Yes, let's try with a completely different application to make sure everything is installed correctly. Since you seem to have Intel MPI installed, let's compile one of the Hello World applications shipped in the <intel_mpi_install_dir>/test directory and run that with the "-trace" option. Ideally, use the same submission script you have for your existing application but simply replace the executable.
Let me know how that goes.
I used the intel xe 2015 and the hello world test succeeded. The support team of cluster told me that on centos 7 the intel xe 2013 was not supported, maybe that was the problem.
Thanks for giving this a try. So a smaller application creates a trace file but running your application on a single machine still exhibits the problem.
Can you clarify what you mean by "support team of cluster"? Did you submit an issue via the Intel Premier Support site? If yes, let me know the number and I can look it up.
It's possible that the lack of OS is the culprit here. Intel Parallel Studio XE 2013 is a pretty old piece of software so that's not surprising. Do you have the option to upgrade to something newer? Our latest is 2015 Update 3. You can grab it from the Intel Registration Center.
for "support team of cluster" I mean the people that manage the issues about hardware and software configurations.

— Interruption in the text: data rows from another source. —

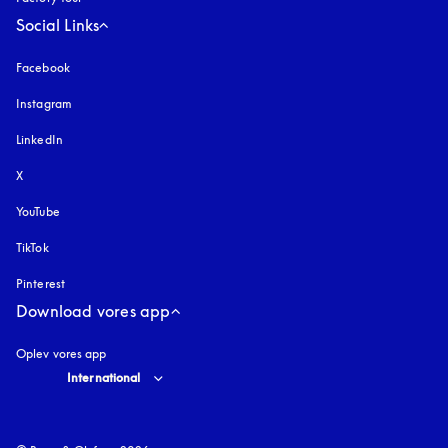
Social Links
Facebook
Instagram
åbnes under en ny fane
LinkedIn
X
YouTube
åbnes under en ny fane
TikTok
Pinterest
Download vores app
Oplev vores app
Select country and language
:
International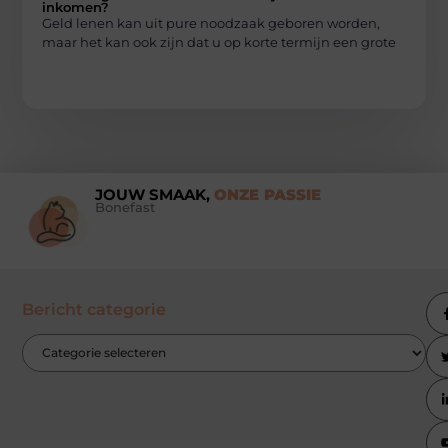
inkomen?
Geld lenen kan uit pure noodzaak geboren worden,
maar het kan ook zijn dat u op korte termijn een grote
JOUW SMAAK,
ONZE PASSIE
Bonefast
Bericht categorie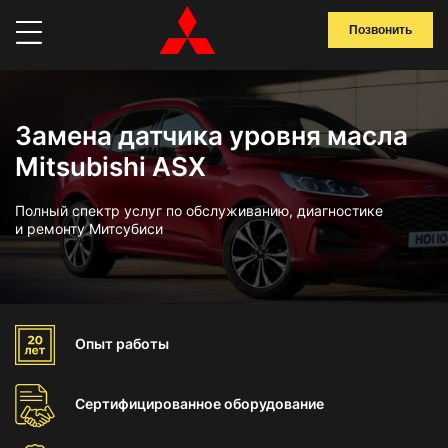
Позвонить
Замена датчика уровня масла
Mitsubishi ASX
Полный спектр услуг по обслуживанию, диагностике
и ремонту Митсубиси
Опыт
работы
Сертифицированное
оборудование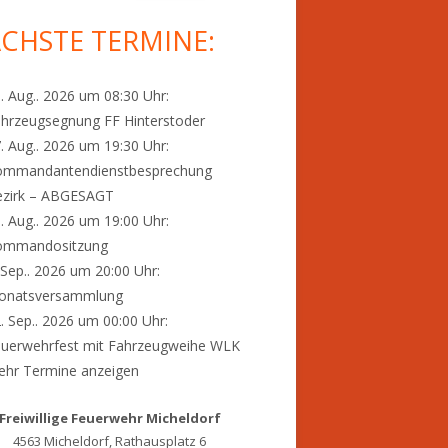
tenleiste
CHSTE TERMINE:
. Aug.. 2026 um 08:30 Uhr:
hrzeugsegnung FF Hinterstoder
. Aug.. 2026 um 19:30 Uhr:
ommandantendienstbesprechung
ezirk – ABGESAGT
. Aug.. 2026 um 19:00 Uhr:
ommandositzung
 Sep.. 2026 um 20:00 Uhr:
onatsversammlung
. Sep.. 2026 um 00:00 Uhr:
uerwehrfest mit Fahrzeugweihe WLK
hr Termine anzeigen
Freiwillige Feuerwehr Micheldorf
4563 Micheldorf, Rathausplatz 6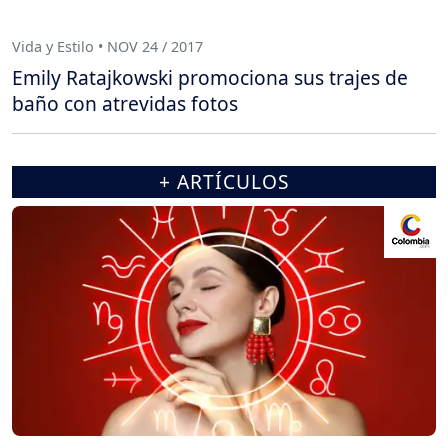
Vida y Estilo • NOV 24 / 2017
Emily Ratajkowski promociona sus trajes de
baño con atrevidas fotos
+ ARTÍCULOS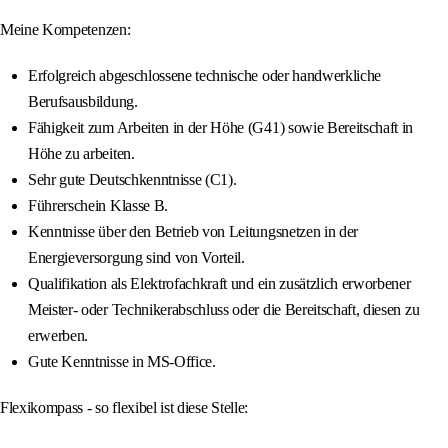
Meine Kompetenzen:
Erfolgreich abgeschlossene technische oder handwerkliche
Berufsausbildung.
Fähigkeit zum Arbeiten in der Höhe (G41) sowie Bereitschaft in
Höhe zu arbeiten.
Sehr gute Deutschkenntnisse (C1).
Führerschein Klasse B.
Kenntnisse über den Betrieb von Leitungsnetzen in der
Energieversorgung sind von Vorteil.
Qualifikation als Elektrofachkraft und ein zusätzlich erworbener
Meister- oder Technikerabschluss oder die Bereitschaft, diesen zu
erwerben.
Gute Kenntnisse in MS-Office.
Flexikompass - so flexibel ist diese Stelle: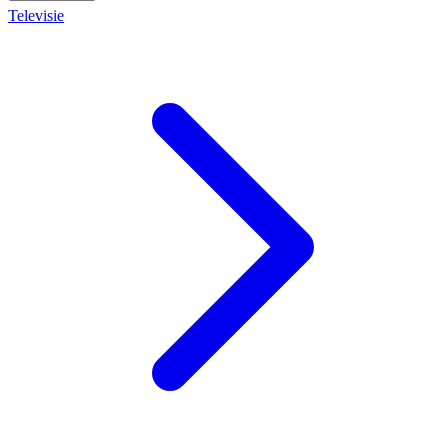
Televisie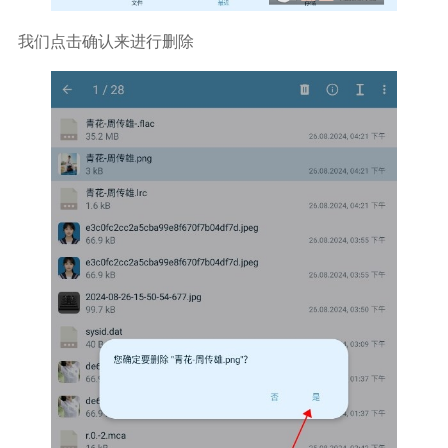
我们点击确认来进行删除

I'm a simple user of cluster, if I have a problem I can only report it to them, I cannot install the intel compiler suite on my own. I wrote here to be sure that the procedure for the intel collector analyzer was right.
Anyway I have some news about my profiling with the intel xe 2015 (itac version 9.0.2.045). The program unexpectedly finished and in the error log there was a problem with the data flush into the /tmp folder that has not enough space.

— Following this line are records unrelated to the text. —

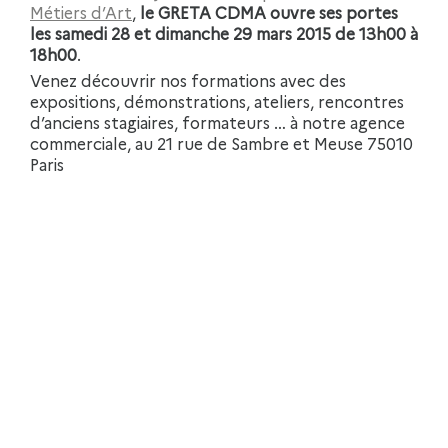
Métiers d’Art
,
le GRETA CDMA ouvre ses portes
les samedi 28 et dimanche 29 mars 2015 de 13h00 à
18h00
.
Venez découvrir nos formations avec des
expositions, démonstrations, ateliers, rencontres
d’anciens stagiaires, formateurs … à notre agence
commerciale, au 21 rue de Sambre et Meuse 75010
Paris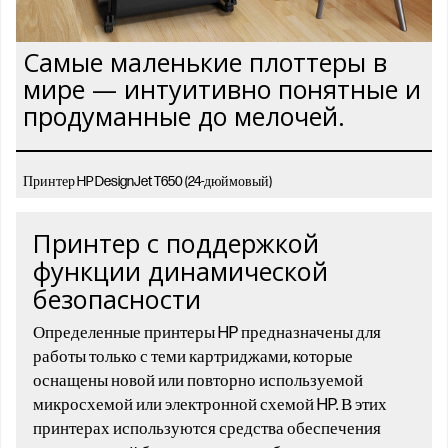
Самые маленькие плоттеры в
мире — интуитивно понятные и
продуманные до мелочей.
Принтер HP DesignJet T650 (24-дюймовый)
Принтер с поддержкой
функции динамической
безопасности
Определенные принтеры HP предназначены для
работы только с теми картриджами, которые
оснащены новой или повторно используемой
микросхемой или электронной схемой HP. В этих
принтерах используются средства обеспечения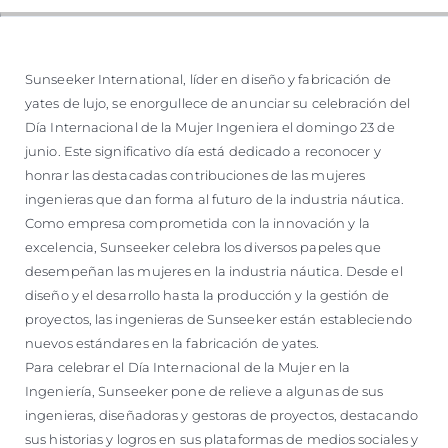
Sunseeker International, líder en diseño y fabricación de
yates de lujo, se enorgullece de anunciar su celebración del
Día Internacional de la Mujer Ingeniera el domingo 23 de
junio. Este significativo día está dedicado a reconocer y
honrar las destacadas contribuciones de las mujeres
ingenieras que dan forma al futuro de la industria náutica.
Como empresa comprometida con la innovación y la
excelencia, Sunseeker celebra los diversos papeles que
desempeñan las mujeres en la industria náutica. Desde el
diseño y el desarrollo hasta la producción y la gestión de
proyectos, las ingenieras de Sunseeker están estableciendo
nuevos estándares en la fabricación de yates.
Para celebrar el Día Internacional de la Mujer en la
Ingeniería, Sunseeker pone de relieve a algunas de sus
ingenieras, diseñadoras y gestoras de proyectos, destacando
sus historias y logros en sus plataformas de medios sociales y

So I ran again the job setting the variable VT_FLUSH_PREFIX as a directory (shared by all nodes) where there is enough space. Unfortunately in this case the job finished, but the stf has not been created and at the end of the error log there is the following lines:
 Intel(R) Trace Collector INFO: 61.50MB trace data in RAM + 34442.81MB trace data flushed = 34504.31MB total
 Intel(R) Trace Collector INFO: 52.19MB trace data in RAM + 25951.06MB trace data flushed = 26003.25MB total
 Intel(R) Trace Collector INFO: 32.69MB trace data in RAM + 34471.62MB trace data flushed = 34504.31MB total
 Intel(R) Trace Collector INFO: 34.81MB trace data in RAM + 34469.50MB trace data flushed = 34504.31MB total
 Intel(R) Trace Collector INFO: 16.06MB trace data in RAM + 24987.06MB trace data flushed = 25003.12MB total
 Intel(R) Trace Collector INFO: 28.94MB trace data in RAM + 34475.38MB trace data flushed = 34504.31MB total
 Intel(R) Trace Collector INFO: 54.25MB trace data in RAM + 25949.00MB trace data flushed = 26003.25MB total
 Intel(R) Trace Collector INFO: 33.44MB trace data in RAM + 34470.88MB trace data flushed = 34504.31MB total
 Intel(R) Trace Collector INFO: Writing tracefile test.mpi.stf in [path of test.mpi]
node008.15576Exhausted 1048576 MQ irecv request descriptors, which usually indicates a user program error or insufficient request descriptors (PSM_MQ_RECVREQS_MAX=1048576
The strange thing is that if I check the directory that I set as VT_FLUSH_PREFIX it is empty (it was empty also during the job) whereas the data flushed seems to be many GB.
Do you have any suggestion?
 Intel(R) Trace Collector INFO: Writing tracefile test.mpi.stf
This starts after MPI_Finalize() is called. If your program exits after that immediately file may not be written.
Atleast I found this is a problem in my case for small program.